I have friends that always want to go out and blow money at the bar - I don't enjoy that shit. I always hit them with the "i'm not trying to blow money at the bar this week" and I know most of them probably think I'm broke, but in reality I save much more money than they can dream of.

I like to live in a way that if I lost my job, I would be fine. Some people spend so much that if they lose their job, they'll be defaulting on their mortgage within 3 months, same with car payments etc.

 

In a nutshell, it is called delayed gratification and living below your means.

Amass an emergency fund, max out employer-matching retirement account, then max out your ROTH, start out by auto-debiting deposits to your 401k/IRA directly from your paycheck (what you don't see you won't miss). Be a saver. Set savings goals. Occasionally reward yourself when you've achieved a goal (all work and no play make Jack a dull boy!).
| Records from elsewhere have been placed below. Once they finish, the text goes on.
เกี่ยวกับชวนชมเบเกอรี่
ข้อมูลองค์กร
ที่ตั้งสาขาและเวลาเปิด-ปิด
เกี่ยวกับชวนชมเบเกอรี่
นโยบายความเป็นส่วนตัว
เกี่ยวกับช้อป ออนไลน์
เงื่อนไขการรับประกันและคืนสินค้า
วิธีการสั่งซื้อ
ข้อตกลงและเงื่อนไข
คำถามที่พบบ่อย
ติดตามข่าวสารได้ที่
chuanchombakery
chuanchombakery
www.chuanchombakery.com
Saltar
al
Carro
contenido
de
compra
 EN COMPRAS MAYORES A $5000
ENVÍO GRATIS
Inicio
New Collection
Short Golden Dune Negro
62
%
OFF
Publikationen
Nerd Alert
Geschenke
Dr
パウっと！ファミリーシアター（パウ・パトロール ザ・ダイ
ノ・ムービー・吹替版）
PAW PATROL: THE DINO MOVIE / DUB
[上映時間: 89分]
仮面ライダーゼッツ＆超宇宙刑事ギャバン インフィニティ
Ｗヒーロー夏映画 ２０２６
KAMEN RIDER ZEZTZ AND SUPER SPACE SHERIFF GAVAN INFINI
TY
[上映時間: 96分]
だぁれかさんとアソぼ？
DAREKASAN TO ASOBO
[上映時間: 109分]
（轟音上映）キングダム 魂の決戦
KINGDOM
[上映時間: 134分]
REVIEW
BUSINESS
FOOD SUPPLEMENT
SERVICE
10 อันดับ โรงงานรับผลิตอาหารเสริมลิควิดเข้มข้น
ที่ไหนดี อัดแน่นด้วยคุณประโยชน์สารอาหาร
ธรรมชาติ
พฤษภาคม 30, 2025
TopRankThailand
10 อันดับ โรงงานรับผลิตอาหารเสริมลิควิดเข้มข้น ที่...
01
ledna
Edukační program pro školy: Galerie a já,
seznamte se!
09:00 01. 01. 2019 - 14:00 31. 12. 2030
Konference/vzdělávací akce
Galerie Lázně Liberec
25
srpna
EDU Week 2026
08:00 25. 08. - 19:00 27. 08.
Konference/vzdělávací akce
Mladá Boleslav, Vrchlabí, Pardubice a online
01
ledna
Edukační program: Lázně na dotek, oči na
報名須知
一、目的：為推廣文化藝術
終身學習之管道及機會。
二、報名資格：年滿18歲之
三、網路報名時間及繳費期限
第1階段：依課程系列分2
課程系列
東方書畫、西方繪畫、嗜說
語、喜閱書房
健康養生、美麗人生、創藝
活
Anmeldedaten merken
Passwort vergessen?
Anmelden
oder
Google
Start out early. Set your 401k up to automatically adjust up by 1%/year. Well done!

 

You keep mocking this old man for apparently trying to impart some wisdom upon you. You give no context to his comments, but make it sound as if he is a buffoon for trying to tell you to budget your money and spend it wisely. People like you will go through life casting aspersion on others because you have no self-worth.
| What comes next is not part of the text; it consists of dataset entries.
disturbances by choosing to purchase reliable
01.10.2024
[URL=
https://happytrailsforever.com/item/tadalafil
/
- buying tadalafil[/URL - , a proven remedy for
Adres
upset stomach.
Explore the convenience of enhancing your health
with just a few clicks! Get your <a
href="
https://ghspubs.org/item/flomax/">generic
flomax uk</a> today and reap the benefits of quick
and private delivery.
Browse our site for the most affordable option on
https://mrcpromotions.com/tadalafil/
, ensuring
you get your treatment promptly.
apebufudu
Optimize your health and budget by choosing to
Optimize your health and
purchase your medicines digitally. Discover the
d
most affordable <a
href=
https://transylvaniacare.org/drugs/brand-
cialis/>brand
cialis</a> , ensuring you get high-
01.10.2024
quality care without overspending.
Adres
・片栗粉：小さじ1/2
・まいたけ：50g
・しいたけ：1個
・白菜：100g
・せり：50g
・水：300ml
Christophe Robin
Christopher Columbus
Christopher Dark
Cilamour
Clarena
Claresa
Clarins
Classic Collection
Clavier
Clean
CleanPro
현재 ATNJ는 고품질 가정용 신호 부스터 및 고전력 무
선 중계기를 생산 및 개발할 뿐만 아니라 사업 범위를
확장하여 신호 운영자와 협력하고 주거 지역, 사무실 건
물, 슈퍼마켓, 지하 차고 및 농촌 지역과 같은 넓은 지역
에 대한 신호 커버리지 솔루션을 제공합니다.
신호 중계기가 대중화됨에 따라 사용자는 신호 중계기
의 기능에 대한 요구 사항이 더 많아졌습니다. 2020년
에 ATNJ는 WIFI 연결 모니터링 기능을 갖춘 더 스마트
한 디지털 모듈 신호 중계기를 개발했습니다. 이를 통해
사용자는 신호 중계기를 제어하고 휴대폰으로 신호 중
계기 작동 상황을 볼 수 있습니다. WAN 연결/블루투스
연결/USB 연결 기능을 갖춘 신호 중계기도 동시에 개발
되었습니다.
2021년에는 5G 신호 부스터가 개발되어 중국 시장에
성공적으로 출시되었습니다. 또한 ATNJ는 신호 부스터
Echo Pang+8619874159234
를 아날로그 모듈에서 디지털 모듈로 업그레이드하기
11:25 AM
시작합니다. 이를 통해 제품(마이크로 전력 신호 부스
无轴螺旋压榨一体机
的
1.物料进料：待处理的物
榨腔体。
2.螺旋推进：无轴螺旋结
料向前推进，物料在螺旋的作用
Then, when you get to the age where people should show you some reverence because you've been through a lot of life, people won't give a damned about what you have to say because you've done nothing but shit on everything that people have tried to do for you your whole life.

Know nothing about you, but have read enough of your post to see the writing on the wall. Now go ahead and throw shit at the post, talk garbage, whatever. I could care less. That is the beauty of being comfortable in your own skin, which you obviously are not.

For future reference, if you get advice from an old person that you don't need, it's not hard to just say thank you, smile and walk away. Instead, let's run to an open forum and try to harvest sympathy and concurrence that this old man must be butting into your business. Did he hurt your feeling as well? Perhaps you can start a movement.

 

Another one of these threads.

Do what maximizes your enjoyment. Simple. Saving all your pennies doesn't make you better than someone who chooses to spend. People have different utility functions.

Money was meant to be utilized. Whether that means spending on fun things or saving, it is meant to be used. You are going to die and all the money you don't spend will be taxed or ultimately spent. Enjoy yourself and stop giving a shit what other people do.

 

TNA, I agree money is nothing more than a means to an end. However, there should be a balance. Hence the suggestion to reward oneself occasionally.

I'm not suggesting anyone be a miser, spending nothing their entire life. Speaking from personal experience, my family and I lived within our means, I maxed out everything, but we went on vacations a couple times a year, did activities, etc. My boys had a pretty idyllic childhood.

At the same time, instead of taking the family to Africa for a month, we took a cruise for a week. Instead of borrowing money to take trips, buy presents, or any other recreational activity, we always had money saved for these pursuits. Sure, everyone has a different perspective on money, and there are infinite uses. However, money is simply a tool that allows us to take part in the free market economy. Having some not only now, but in the future, is crucial for a person's financial well-being. Just my $0.02.

 

You'd think investment bankers with all the money they make they could have fun doing whatever expensive hobby they want.

Oh no, they just shitpost on the internet.

Never discuss with idiots, first they drag you at their level, then they beat you with experience.